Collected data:
★ ★ ★ ★ ★ ★ ★

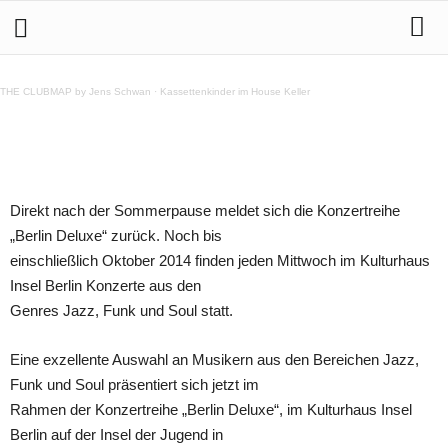
Jazz, Funk, Soul: Berlin Deluxe Konzertreihe im
Kulturhaus Insel Berlin
THE CLUBMAP by Jens Schwan
·
Kassettenkinder im House Keller
Teilen
Direkt nach der Sommerpause meldet sich die Konzertreihe
„Berlin Deluxe“ zurück. Noch bis
einschließlich Oktober 2014 finden jeden Mittwoch im Kulturhaus
Insel Berlin Konzerte aus den
Genres Jazz, Funk und Soul statt.
Eine exzellente Auswahl an Musikern aus den Bereichen Jazz,
Funk und Soul präsentiert sich jetzt im
Rahmen der Konzertreihe „Berlin Deluxe“, im Kulturhaus Insel
Berlin auf der Insel der Jugend in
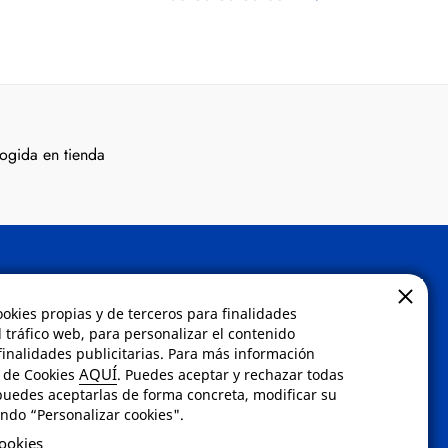
ogida en tienda
Contacto
ookies propias y de terceros para finalidades
l tráfico web, para personalizar el contenido
inalidades publicitarias. Para más información
 compra
Envíanos un email a
AQUÍ
a de Cookies
. Puedes aceptar y rechazar todas
dad
info@fotoroma.es
o bien
puedes aceptarlas de forma concreta, modificar su
rellena nuestro
formulario
ndo “Personalizar cookies".
dos
de contacto
cookies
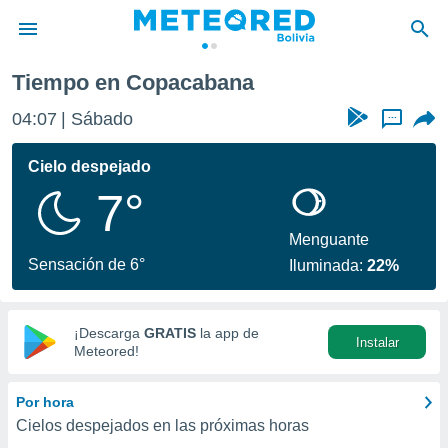
Tiempo en Copacabana
privacidad
04:07
Sábado
...
o de
com.bo) ha
Cielo despejado
ado por
7°
es para
ue la
 que se
Menguante
e calidad.
Sensación de 6°
Iluminada:
22%
eder a este
ediante las
opciones:
¡Descarga
GRATIS
la app de
Instalar
ookies y
Meteored!
e forma
Por hora
d digital
Cielos despejados en las próximas horas
ada, basada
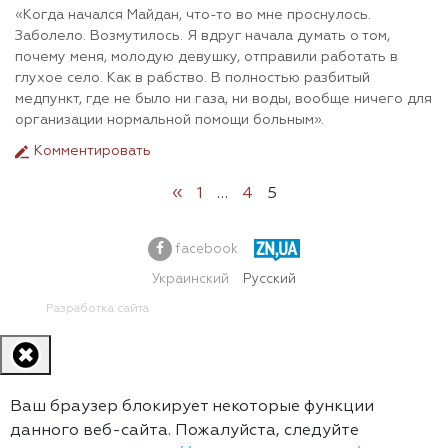
«Когда начался Майдан, что-то во мне проснулось.
Заболело. Возмутилось. Я вдруг начала думать о том,
почему меня, молодую девушку, отправили работать в
глухое село. Как в рабство. В полностью разбитый
медпункт, где не было ни газа, ни воды, вообще ничего для
организации нормальной помощи больным».
Комментировать
«
1
…
4
5
facebook
Украинский
Русский
Разработка сайта
Ваш браузер блокирует некоторые функции
данного веб-сайта. Пожалуйста, следуйте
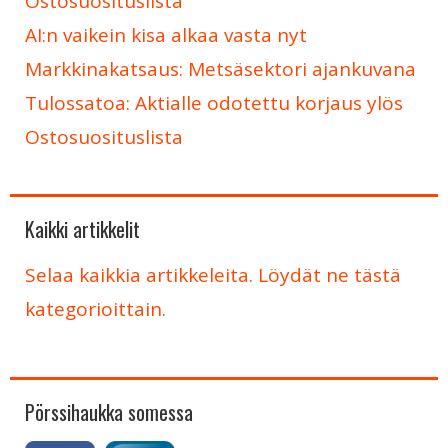
Ostosuosituslista
AI:n vaikein kisa alkaa vasta nyt
Markkinakatsaus: Metsäsektori ajankuvana
Tulossatoa: Aktialle odotettu korjaus ylös
Ostosuosituslista
Kaikki artikkelit
Selaa kaikkia artikkeleita. Löydät ne tästä
kategorioittain.
Pörssihaukka somessa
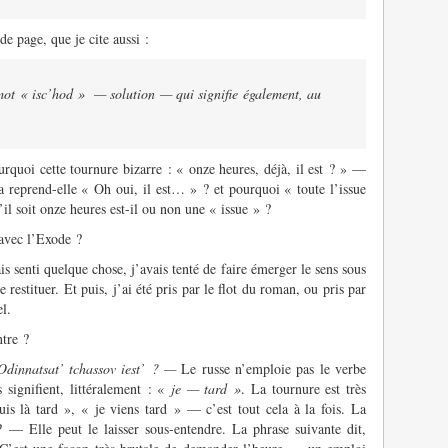
e page, que je cite aussi :
mot « isc’hod » ­ — solution — qui signifie également, au
ourquoi cette tournure bizarre : « onze heures, déjà, il est ? » —
 reprend-elle « Oh oui, il est… » ? et pourquoi « toute l’issue
il soit onze heures est-il ou non une « issue » ?
 avec l’Exode ?
is senti quelque chose, j’avais tenté de faire émerger le sens sous
 restituer. Et puis, j’ai été pris par le flot du roman, ou pris par
el.
ntre ?
dinnatsat’ tchassov iest’ ? —
Le russe n’emploie pas le verbe
 signifient, littéralement : «
je — tard »
. La tournure est très
suis là tard », « je viens tard » — c’est tout cela à la fois. La
? — Elle peut le laisser sous-entendre. La phrase suivante dit,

★ ★ ★ ★ ★ ★ ★

A faithful, word-for-word copy of the records above, pictures left out, is the answer.

Written answer:
Jazz, Funk, Soul: Berlin Deluxe Konzertreihe im
Kulturhaus Insel Berlin
THE CLUBMAP by Jens Schwan
·
Kassettenkinder im House Keller
Teilen
Direkt nach der Sommerpause meldet sich die Konzertreihe
„Berlin Deluxe“ zurück. Noch bis
einschließlich Oktober 2014 finden jeden Mittwoch im Kulturhaus
Insel Berlin Konzerte aus den
Genres Jazz, Funk und Soul statt.
Eine exzellente Auswahl an Musikern aus den Bereichen Jazz,
Funk und Soul präsentiert sich jetzt im
Rahmen der Konzertreihe „Berlin Deluxe“, im Kulturhaus Insel
Berlin auf der Insel der Jugend in
ogida en tienda
Contacto
ookies propias y de terceros para finalidades
l tráfico web, para personalizar el contenido
inalidades publicitarias. Para más información
 compra
Envíanos un email a
AQUÍ
a de Cookies
. Puedes aceptar y rechazar todas
dad
info@fotoroma.es
o bien
puedes aceptarlas de forma concreta, modificar su
rellena nuestro
formulario
ndo “Personalizar cookies".
dos
de contacto
cookies
Tiempo en Copacabana
privacidad
04:07
Sábado
...
o de
com.bo) ha
Cielo despejado
ado por
7°
es para
ue la
 que se
Menguante
e calidad.
Sensación de 6°
Iluminada:
22%
eder a este
ediante las
opciones:
¡Descarga
GRATIS
la app de
Instalar
ookies y
Meteored!
e forma
Por hora
d digital
Cielos despejados en las próximas horas
ada, basada
«Когда начался Майдан, что-то во мне проснулось.
Заболело. Возмутилось. Я вдруг начала думать о том,
почему меня, молодую девушку, отправили работать в
глухое село. Как в рабство. В полностью разбитый
медпункт, где не было ни газа, ни воды, вообще ничего для
организации нормальной помощи больным».
Комментировать
«
1
…
4
5
facebook
Украинский
Русский
Разработка сайта
Ваш браузер блокирует некоторые функции
данного веб-сайта. Пожалуйста, следуйте
Ostosuosituslista
AI:n vaikein kisa alkaa vasta nyt
Markkinakatsaus: Metsäsektori ajankuvana
Tulossatoa: Aktialle odotettu korjaus ylös
Ostosuosituslista
Kaikki artikkelit
Selaa kaikkia artikkeleita. Löydät ne tästä
kategorioittain.
Pörssihaukka somessa
e page, que je cite aussi :
mot « isc’hod » ­ — solution — qui signifie également, au
ourquoi cette tournure bizarre : « onze heures, déjà, il est ? » —
 reprend-elle « Oh oui, il est… » ? et pourquoi « toute l’issue
il soit onze heures est-il ou non une « issue » ?
 avec l’Exode ?
is senti quelque chose, j’avais tenté de faire émerger le sens sous
 restituer. Et puis, j’ai été pris par le flot du roman, ou pris par
el.
ntre ?
dinnatsat’ tchassov iest’ ? —
Le russe n’emploie pas le verbe
 signifient, littéralement : «
je — tard »
. La tournure est très
suis là tard », « je viens tard » — c’est tout cela à la fois. La
? — Elle peut le laisser sous-entendre. La phrase suivante dit,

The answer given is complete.